Continua a impor-se que a AT reveja a cultura de desrespeito pela existência de sólida jurisprudência favorável aos contribuintes.
Discute-se hoje o papel da Autoridade Tributária (AT) na resolução dos atrasos crónicos na justiça fiscal. Em resumo, a AT litiga, em muitas situações, sem que os tribunais lhe reconheçam fundamento legal para o efeito, originando ou dando seguimento a processos que continuam a congestionar os tribunais fiscais.

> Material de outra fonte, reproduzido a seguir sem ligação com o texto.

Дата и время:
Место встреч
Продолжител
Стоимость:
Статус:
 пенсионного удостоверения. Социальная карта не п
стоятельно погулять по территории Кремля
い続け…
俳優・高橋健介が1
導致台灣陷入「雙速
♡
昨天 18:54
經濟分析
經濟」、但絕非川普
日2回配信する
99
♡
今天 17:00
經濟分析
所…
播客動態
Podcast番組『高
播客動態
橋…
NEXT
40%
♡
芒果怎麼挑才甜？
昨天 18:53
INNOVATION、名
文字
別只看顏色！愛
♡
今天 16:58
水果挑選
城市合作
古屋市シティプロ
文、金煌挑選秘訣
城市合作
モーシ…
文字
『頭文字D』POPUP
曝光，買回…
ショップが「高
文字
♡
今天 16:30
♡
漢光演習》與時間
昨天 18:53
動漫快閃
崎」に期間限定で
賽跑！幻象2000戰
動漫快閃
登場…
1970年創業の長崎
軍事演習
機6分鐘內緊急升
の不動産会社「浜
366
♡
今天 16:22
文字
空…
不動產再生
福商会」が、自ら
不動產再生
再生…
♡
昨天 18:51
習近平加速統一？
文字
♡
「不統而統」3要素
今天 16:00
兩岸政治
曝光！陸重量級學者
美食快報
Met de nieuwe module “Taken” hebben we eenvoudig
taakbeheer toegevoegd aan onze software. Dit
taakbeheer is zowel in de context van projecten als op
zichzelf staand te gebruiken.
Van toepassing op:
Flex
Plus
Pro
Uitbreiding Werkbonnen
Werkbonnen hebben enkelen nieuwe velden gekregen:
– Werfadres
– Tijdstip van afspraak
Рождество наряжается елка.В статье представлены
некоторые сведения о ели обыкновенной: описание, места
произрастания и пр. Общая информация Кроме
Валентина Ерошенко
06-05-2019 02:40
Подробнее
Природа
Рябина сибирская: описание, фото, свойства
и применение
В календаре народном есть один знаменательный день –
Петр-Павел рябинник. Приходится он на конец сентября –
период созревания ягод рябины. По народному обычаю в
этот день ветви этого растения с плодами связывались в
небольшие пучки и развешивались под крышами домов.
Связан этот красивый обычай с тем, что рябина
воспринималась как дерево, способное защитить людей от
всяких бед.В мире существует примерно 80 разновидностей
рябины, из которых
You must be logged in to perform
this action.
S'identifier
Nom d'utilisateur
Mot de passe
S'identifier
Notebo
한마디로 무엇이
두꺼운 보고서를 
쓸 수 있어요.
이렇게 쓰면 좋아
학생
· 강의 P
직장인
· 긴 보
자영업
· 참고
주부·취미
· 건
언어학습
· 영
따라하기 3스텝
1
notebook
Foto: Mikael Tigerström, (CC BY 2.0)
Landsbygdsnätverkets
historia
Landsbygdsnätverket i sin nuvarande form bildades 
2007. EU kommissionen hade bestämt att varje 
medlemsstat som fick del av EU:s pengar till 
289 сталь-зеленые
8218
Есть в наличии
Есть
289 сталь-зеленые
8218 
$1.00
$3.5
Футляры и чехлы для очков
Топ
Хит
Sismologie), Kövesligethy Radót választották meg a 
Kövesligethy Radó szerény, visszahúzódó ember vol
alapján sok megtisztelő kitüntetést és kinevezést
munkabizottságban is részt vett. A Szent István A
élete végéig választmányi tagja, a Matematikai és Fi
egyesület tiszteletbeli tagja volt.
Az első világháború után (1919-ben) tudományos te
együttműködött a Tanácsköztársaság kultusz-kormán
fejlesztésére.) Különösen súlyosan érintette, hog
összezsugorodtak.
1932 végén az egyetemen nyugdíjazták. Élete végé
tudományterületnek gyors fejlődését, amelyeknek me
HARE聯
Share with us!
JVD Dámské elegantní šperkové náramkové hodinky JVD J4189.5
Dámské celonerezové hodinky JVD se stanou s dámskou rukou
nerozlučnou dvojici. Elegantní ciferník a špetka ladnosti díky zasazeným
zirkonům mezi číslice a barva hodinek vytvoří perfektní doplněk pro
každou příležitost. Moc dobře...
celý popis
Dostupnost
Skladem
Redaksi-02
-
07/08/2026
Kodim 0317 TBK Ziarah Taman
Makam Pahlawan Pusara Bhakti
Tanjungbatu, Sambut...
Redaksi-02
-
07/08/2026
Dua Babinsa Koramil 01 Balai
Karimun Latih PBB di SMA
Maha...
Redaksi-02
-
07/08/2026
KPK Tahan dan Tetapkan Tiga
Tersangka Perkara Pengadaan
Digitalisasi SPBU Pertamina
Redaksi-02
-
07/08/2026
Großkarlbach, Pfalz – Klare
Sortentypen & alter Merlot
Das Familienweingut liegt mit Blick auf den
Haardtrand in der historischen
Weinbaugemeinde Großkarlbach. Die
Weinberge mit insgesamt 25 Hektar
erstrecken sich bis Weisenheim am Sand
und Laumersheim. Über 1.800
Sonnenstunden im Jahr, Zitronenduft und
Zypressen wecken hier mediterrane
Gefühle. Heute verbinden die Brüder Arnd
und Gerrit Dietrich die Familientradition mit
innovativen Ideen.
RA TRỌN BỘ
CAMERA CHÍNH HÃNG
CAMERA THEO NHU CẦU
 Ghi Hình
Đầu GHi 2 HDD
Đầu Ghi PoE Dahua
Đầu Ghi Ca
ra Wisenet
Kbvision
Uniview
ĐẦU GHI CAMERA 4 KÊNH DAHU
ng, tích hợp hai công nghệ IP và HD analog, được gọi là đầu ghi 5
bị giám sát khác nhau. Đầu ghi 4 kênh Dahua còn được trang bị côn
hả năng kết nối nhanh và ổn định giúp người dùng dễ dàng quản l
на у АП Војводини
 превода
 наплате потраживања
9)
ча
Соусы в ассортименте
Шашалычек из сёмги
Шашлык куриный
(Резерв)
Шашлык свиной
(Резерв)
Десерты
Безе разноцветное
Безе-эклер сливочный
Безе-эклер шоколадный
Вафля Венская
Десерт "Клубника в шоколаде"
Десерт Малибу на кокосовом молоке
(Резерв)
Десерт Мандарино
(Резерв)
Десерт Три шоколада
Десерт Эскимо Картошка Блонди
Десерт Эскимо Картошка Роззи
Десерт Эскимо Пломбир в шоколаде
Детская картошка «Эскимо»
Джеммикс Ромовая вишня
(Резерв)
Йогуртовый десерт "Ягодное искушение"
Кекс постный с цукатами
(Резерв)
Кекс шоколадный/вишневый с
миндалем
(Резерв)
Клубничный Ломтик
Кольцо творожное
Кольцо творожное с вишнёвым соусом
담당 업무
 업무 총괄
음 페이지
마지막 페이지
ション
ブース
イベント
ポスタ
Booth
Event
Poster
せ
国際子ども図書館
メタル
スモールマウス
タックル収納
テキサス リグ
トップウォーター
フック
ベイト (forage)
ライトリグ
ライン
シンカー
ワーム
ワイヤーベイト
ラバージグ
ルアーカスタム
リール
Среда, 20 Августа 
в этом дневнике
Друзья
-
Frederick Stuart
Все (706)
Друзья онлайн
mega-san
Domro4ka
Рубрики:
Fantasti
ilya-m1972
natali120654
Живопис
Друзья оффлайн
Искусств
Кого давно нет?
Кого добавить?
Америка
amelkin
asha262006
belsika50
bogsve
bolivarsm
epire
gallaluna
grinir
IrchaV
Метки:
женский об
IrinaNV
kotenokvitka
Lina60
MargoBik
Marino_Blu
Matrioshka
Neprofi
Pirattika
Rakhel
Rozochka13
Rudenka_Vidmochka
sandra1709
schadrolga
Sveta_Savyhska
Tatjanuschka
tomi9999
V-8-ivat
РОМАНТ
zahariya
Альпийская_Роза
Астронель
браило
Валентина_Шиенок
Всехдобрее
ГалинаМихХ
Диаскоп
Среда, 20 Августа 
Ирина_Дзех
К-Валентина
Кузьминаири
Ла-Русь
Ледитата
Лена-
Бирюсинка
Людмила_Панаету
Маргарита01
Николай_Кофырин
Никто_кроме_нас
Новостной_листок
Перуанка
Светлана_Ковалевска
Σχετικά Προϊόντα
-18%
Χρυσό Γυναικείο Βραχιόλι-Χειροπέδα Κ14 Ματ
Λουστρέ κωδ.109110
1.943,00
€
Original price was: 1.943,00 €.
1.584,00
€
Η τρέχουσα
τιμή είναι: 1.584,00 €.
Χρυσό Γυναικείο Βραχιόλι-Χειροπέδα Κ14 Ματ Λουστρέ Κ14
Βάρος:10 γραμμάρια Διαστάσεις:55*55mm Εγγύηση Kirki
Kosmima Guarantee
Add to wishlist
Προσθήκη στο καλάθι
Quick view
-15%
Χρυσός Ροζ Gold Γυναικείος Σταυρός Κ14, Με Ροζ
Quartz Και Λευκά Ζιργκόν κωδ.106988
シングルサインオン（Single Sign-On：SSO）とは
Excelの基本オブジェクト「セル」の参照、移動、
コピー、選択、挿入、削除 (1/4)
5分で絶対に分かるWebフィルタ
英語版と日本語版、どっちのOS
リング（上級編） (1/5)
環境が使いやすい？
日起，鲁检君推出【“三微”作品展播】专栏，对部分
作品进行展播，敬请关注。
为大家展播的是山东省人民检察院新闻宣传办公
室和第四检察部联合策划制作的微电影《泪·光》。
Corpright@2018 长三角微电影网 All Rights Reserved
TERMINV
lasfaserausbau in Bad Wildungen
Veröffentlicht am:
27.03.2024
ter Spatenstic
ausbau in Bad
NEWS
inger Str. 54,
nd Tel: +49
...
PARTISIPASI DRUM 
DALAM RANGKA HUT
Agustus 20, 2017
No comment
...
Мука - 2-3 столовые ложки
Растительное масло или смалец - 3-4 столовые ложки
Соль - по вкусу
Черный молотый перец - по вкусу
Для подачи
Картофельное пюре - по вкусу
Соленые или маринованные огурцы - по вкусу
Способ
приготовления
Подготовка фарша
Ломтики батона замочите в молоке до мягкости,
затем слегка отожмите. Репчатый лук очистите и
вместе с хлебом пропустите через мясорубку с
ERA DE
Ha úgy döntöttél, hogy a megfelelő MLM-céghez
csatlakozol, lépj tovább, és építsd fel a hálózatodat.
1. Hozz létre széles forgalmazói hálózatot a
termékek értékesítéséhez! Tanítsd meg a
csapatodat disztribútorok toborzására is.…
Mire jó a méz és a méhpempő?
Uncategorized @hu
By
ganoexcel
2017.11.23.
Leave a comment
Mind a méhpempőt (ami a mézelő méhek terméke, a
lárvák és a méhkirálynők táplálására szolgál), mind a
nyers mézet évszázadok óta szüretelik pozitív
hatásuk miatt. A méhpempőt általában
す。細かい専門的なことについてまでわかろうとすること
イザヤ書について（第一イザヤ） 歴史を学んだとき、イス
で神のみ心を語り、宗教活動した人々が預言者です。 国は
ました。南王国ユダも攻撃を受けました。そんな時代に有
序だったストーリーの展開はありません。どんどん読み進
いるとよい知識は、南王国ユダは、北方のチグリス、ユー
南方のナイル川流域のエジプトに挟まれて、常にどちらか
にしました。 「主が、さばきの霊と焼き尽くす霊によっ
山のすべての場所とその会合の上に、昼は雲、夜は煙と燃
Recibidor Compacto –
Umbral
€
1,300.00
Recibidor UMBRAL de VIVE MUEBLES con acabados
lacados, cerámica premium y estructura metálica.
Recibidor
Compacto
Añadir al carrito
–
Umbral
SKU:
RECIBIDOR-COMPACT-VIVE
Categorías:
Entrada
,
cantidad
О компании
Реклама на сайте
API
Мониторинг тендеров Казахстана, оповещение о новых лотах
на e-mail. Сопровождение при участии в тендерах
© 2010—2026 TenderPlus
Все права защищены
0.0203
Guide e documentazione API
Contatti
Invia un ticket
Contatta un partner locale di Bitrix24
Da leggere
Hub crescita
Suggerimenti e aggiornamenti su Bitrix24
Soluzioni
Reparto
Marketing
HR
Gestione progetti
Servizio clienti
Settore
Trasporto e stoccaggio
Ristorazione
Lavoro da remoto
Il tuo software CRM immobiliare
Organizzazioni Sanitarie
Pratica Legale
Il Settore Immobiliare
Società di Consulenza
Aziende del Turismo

Quem o afirma são os próprios atores judiciais, muito embora pudesse já chegar-se a essa mesma conclusão através do contacto com casos concretos de diferentes contribuintes.
Não se questiona, realce-se, que, tal como os contribuintes, a AT tenha o direito de contestar as decisões dos tribunais que lhe sejam desfavoráveis. Reflete-se, antes, sobre a possibilidade de, assumindo-se como parte privada que não é (porque em causa está o interesse público de cobrar impostos apenas quando os mesmos se mostrem devidos), a AT se mova processualmente por critérios que façam prevalecer interesses patrimoniais sobre a lei.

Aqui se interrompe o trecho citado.